YOUR ASSIGNMENT —
Write every line of the material again exactly, with no pictures in the copy.
● ● ● ●
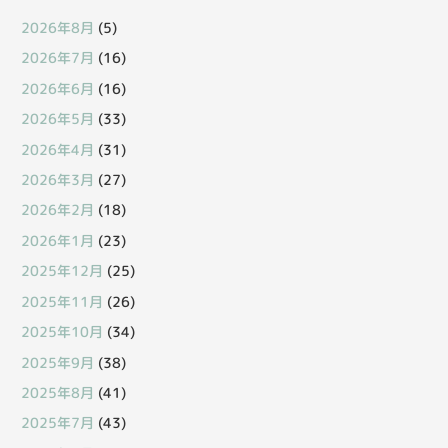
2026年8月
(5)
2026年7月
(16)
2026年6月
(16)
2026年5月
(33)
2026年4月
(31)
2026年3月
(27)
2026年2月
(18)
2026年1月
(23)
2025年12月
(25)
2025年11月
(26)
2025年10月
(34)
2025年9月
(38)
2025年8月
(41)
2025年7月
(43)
● ● ● ●
EXERCISE OUTPUT —
2026年8月
(5)
2026年7月
(16)
2026年6月
(16)
2026年5月
(33)
2026年4月
(31)
2026年3月
(27)
2026年2月
(18)
2026年1月
(23)
2025年12月
(25)
2025年11月
(26)
2025年10月
(34)
2025年9月
(38)
2025年8月
(41)
2025年7月
(43)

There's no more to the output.